Provenance signing. The pipeline signs the artifact and emits a SLSA-style attestation (next section). The deploy gate verifies the signature, so "the policy approved this" is cryptographically checkable — the bot can only deploy artifacts that the build system vouched for.
The small-team tension, named honestly. On a two-person team, strict author≠approver can mean nobody can ship when one person is out. Don't pretend the risk is the same as at a bank. Compensating controls: require a second approver only for production and high-risk tiers; allow self-merge to lower environments; and rely on the automated gates (tests, canary) plus an immutable record as the primary control, with the human second-set-of-eyes as a goal rather than a hard block. The honest senior position is that SoD is a spectrum priced to the actual fraud/error risk, not a binary you either pass or fail.

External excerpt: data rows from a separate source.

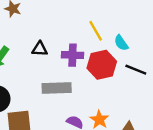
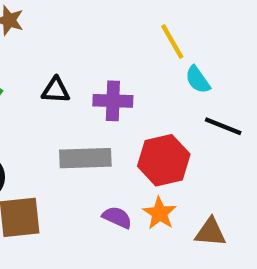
yellow line: (96, 31) -> (172, 41), moved
red hexagon: (102, 65) -> (164, 160), moved

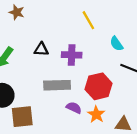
yellow line: (172, 41) -> (88, 20), moved
purple semicircle: (117, 217) -> (74, 108), moved

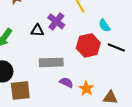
purple cross: (72, 55) -> (56, 21), moved, turned 36
red hexagon: (99, 86) -> (88, 45), moved

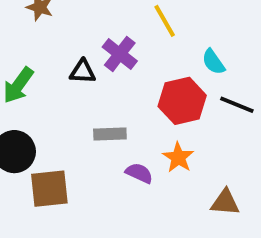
gray rectangle: (51, 62) -> (110, 134), size x0.7
orange star: (86, 88) -> (178, 157), moved

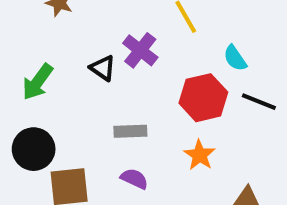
black triangle: (83, 72) -> (103, 68), turned 32
purple semicircle: (139, 173) -> (134, 179), moved

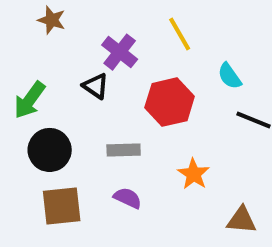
purple cross: (140, 50) -> (120, 52), moved
red hexagon: (203, 98) -> (170, 102), moved
black circle: (34, 149) -> (50, 150), moved

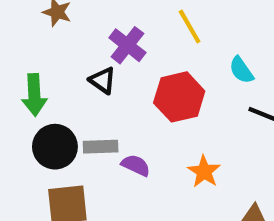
green arrow: (30, 100) -> (34, 95), turned -39
gray rectangle: (124, 150) -> (101, 147), moved
purple semicircle: (128, 198) -> (136, 165), moved

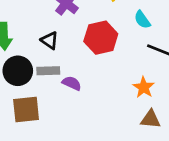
black triangle: (103, 80) -> (50, 40), moved
orange star: (204, 172) -> (144, 87), moved

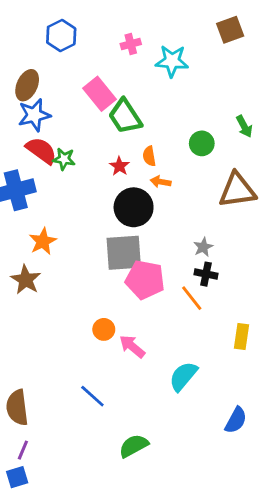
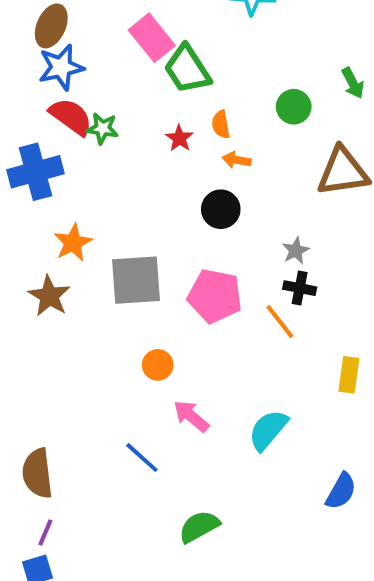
black circle: (134, 207) -> (221, 209), moved, size x0.7
gray square: (124, 253) -> (136, 280), moved
pink arrow: (132, 346) -> (191, 416), moved

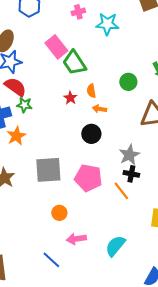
green star: (102, 128) -> (24, 105), moved
orange star: (73, 243) -> (16, 136), moved
gray star: (296, 251) -> (129, 155), size x1.5
pink arrow: (191, 416) -> (76, 239), turned -48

Core Concept 5 — Automated Judgement: Progressive Delivery as the Modern Approval¶

Here is where "delete the human gate" becomes constructive rather than merely subtractive. The thing a careful operator was trying to do with a manual go/no-go — "ship a bit, watch it, promote only if it looks healthy" — is exactly what progressive delivery automates, and does better, because a controller watches metrics more consistently and reacts faster than a human staring at Grafana at 2 a.m.

The model is canary analysis: deploy the new version to a small slice of traffic, compare its metrics against a baseline, and promote or roll back automatically based on whether it stays within SLO and error budget. The metrics are the approver.

Two controllers dominate the Kubernetes world — Argo Rollouts (with AnalysisTemplate) and Flagger — and both express the same idea: a set of metric queries with pass/fail thresholds gating each promotion step. Here is an Argo Rollouts AnalysisTemplate that promotes a canary only if its success rate and latency hold:

apiVersion: argoproj.io/v1alpha1
kind: AnalysisTemplate
metadata:
  name: canary-slo-gate
spec:
  args:
    - name: service-name
  metrics:
    - name: success-rate
      interval: 1m
      count: 5                       # five measurements → resists a single noisy sample
      successCondition: "result[0] >= 0.99"   # ≥ 99% success keeps the canary alive
      failureLimit: 1                # one breach aborts and rolls back
      provider:
        prometheus:
          address: http://prometheus.monitoring:9090
          query: |
            sum(rate(http_requests_total{service="{{args.service-name}}",code!~"5.."}[2m]))
            /
            sum(rate(http_requests_total{service="{{args.service-name}}"}[2m]))
    - name: p99-latency-ms
      interval: 1m
      count: 5
      successCondition: "result[0] <= 300"    # SLO: p99 ≤ 300ms
      failureLimit: 1
      provider:
        prometheus:
          address: http://prometheus.monitoring:9090
          query: |
            histogram_quantile(0.99,
              sum(rate(http_request_duration_seconds_bucket{service="{{args.service-name}}"}[2m])) by (le)
            ) * 1000

# the Rollout wires the template into a staged promotion — each pause is an automated gate, not a human one
apiVersion: argoproj.io/v1alpha1
kind: Rollout
metadata: { name: checkout-api }
spec:
  strategy:
    canary:
      steps:
        - setWeight: 5
        - pause: { duration: 10m }            # SOAK / bake window — let real traffic exercise it
        - analysis:
            templates: [{ templateName: canary-slo-gate }]
            args: [{ name: service-name, value: checkout-api }]
        - setWeight: 25
        - pause: { duration: 10m }
        - analysis:
            templates: [{ templateName: canary-slo-gate }]
            args: [{ name: service-name, value: checkout-api }]
        - setWeight: 100                        # full promotion only after every gate passed

A few senior nuances the YAML encodes:

Bake / soak windows (pause) exist because some failures only appear under sustained real traffic — memory leaks, cache cold-start effects, slow connection-pool exhaustion. A naive canary that promotes in 30 seconds catches none of these. The window is the price of catching slow failures; tune it to the failure modes you actually see.
count and failureLimit are the difference between a robust gate and a flaky one. A single bad sample shouldn't roll back a good release (false positive → people stop trusting the gate), and one good sample shouldn't promote a bad one. This is a statistics problem, and treating it like one is the whole game.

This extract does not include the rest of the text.